▶ _Problem description_
Drop the images. Copy every line below character for character.

▶ _Stored data_
=== Begin Enclosure ===
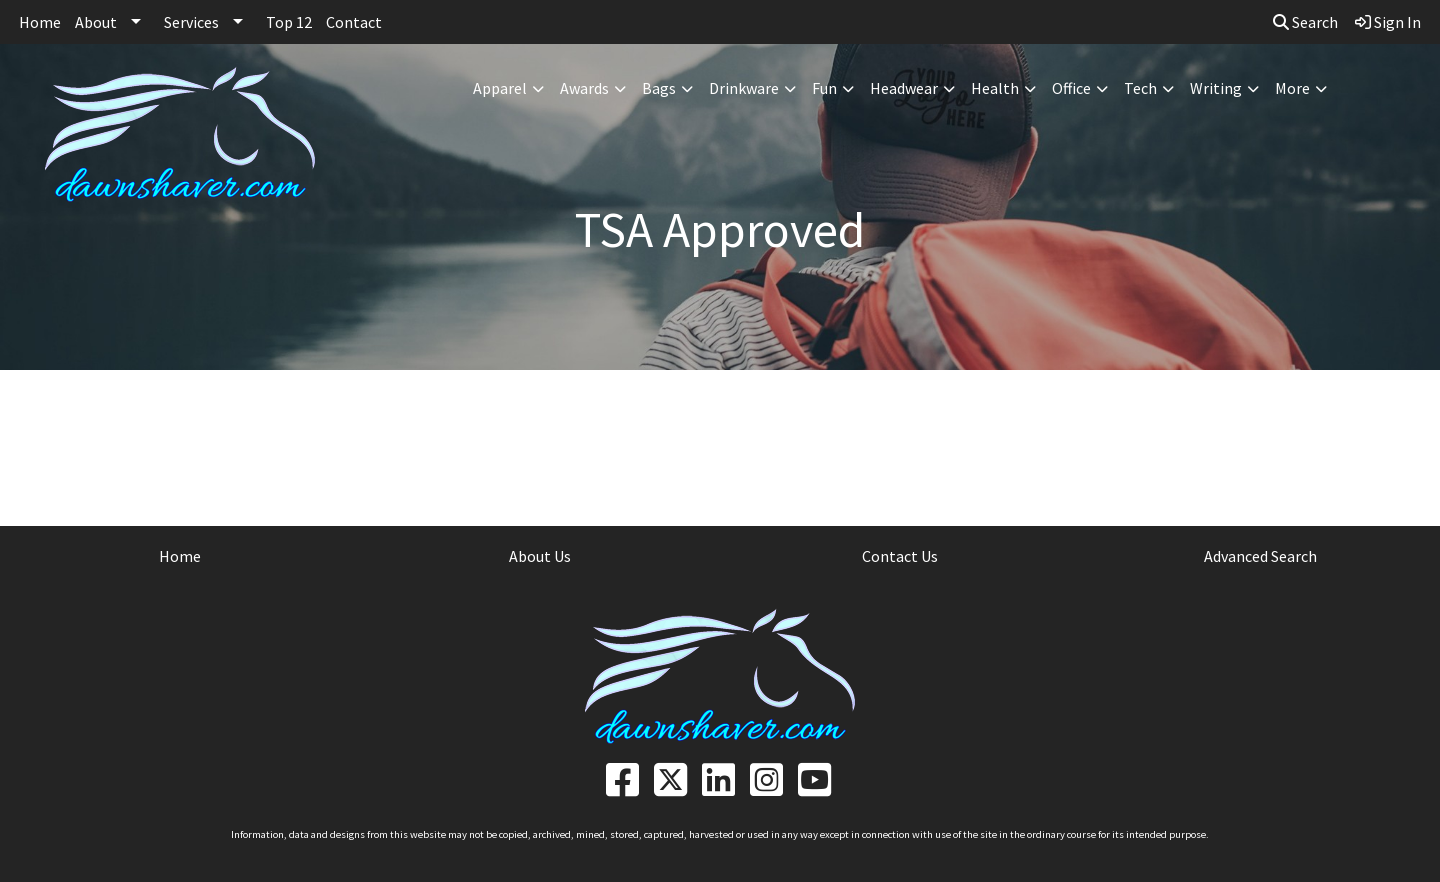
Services (191, 22)
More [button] (1292, 88)
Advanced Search (1260, 556)
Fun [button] (824, 88)
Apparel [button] (500, 88)
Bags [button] (659, 88)
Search (1305, 22)
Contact (354, 22)
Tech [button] (1140, 88)
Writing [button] (1216, 88)
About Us (540, 556)
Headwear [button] (904, 88)
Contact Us (900, 556)
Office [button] (1071, 88)
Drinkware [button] (744, 88)
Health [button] (995, 88)
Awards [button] (584, 88)
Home (40, 22)
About (96, 22)
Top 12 (289, 22)
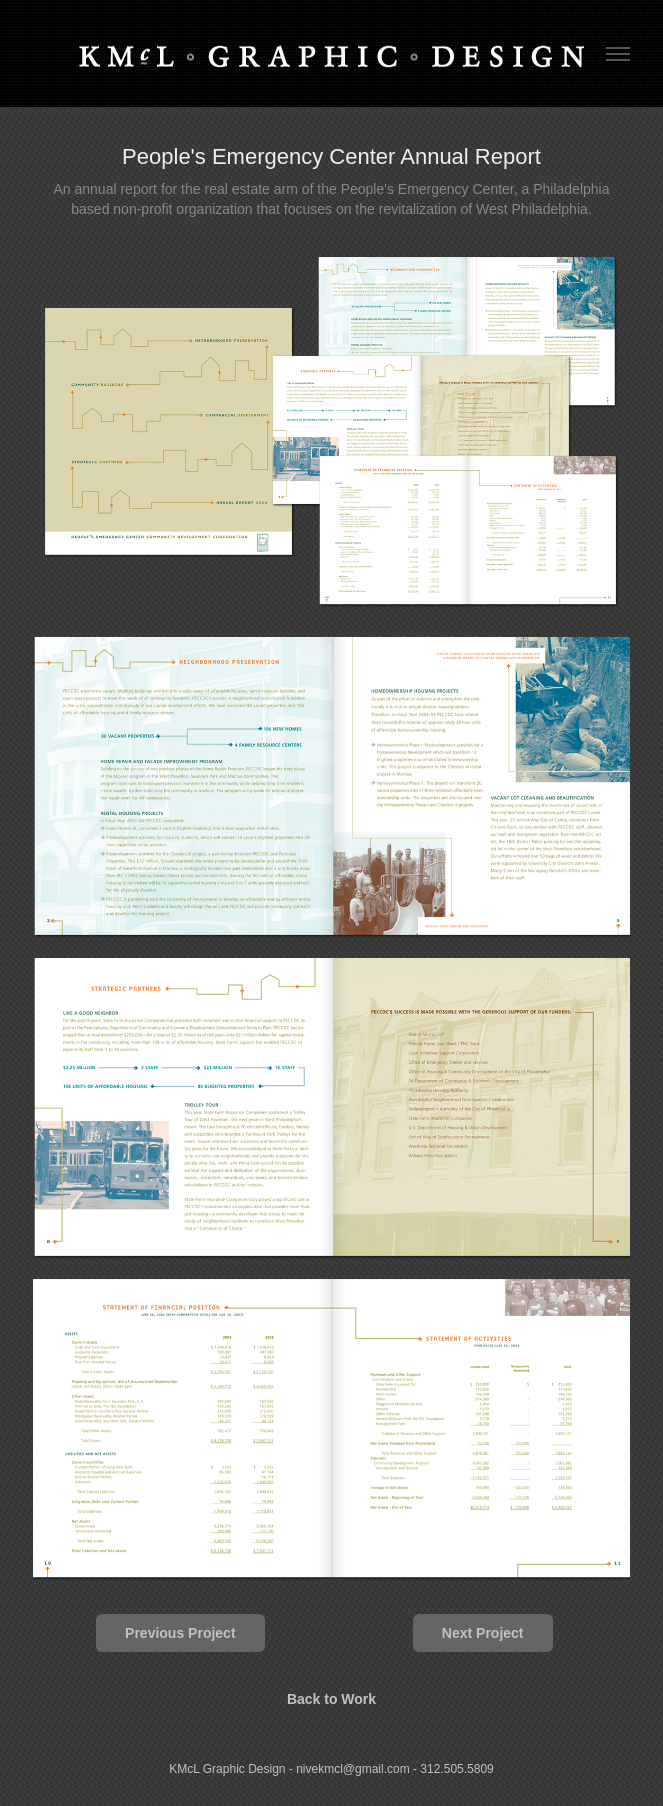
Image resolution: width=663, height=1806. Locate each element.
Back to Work (331, 1699)
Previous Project (180, 1633)
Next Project (483, 1633)
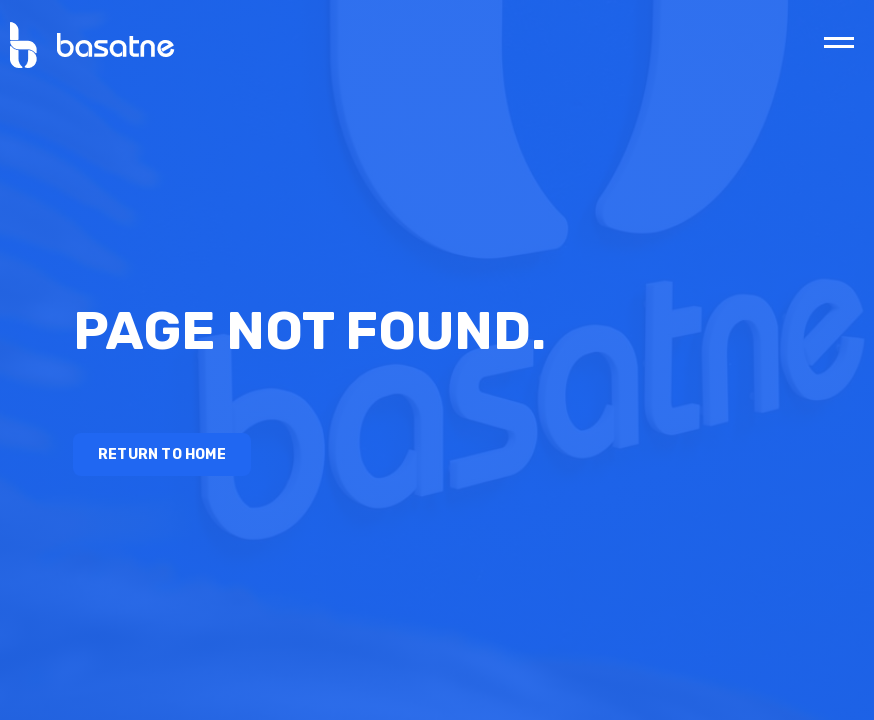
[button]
=== End Enclosure ===
▶ _Solved exercise_
Services (191, 22)
More [button] (1292, 88)
Advanced Search (1260, 556)
Fun [button] (824, 88)
Apparel [button] (500, 88)
Bags [button] (659, 88)
Search (1305, 22)
Contact (354, 22)
Tech [button] (1140, 88)
Writing [button] (1216, 88)
About Us (540, 556)
Headwear [button] (904, 88)
Contact Us (900, 556)
Office [button] (1071, 88)
Drinkware [button] (744, 88)
Health [button] (995, 88)
Awards [button] (584, 88)
Home (40, 22)
About (96, 22)
Top 12 (289, 22)
Image resolution: width=663, height=1806. Locate each element.
Back to Work (331, 1699)
Previous Project (180, 1633)
Next Project (483, 1633)
[button]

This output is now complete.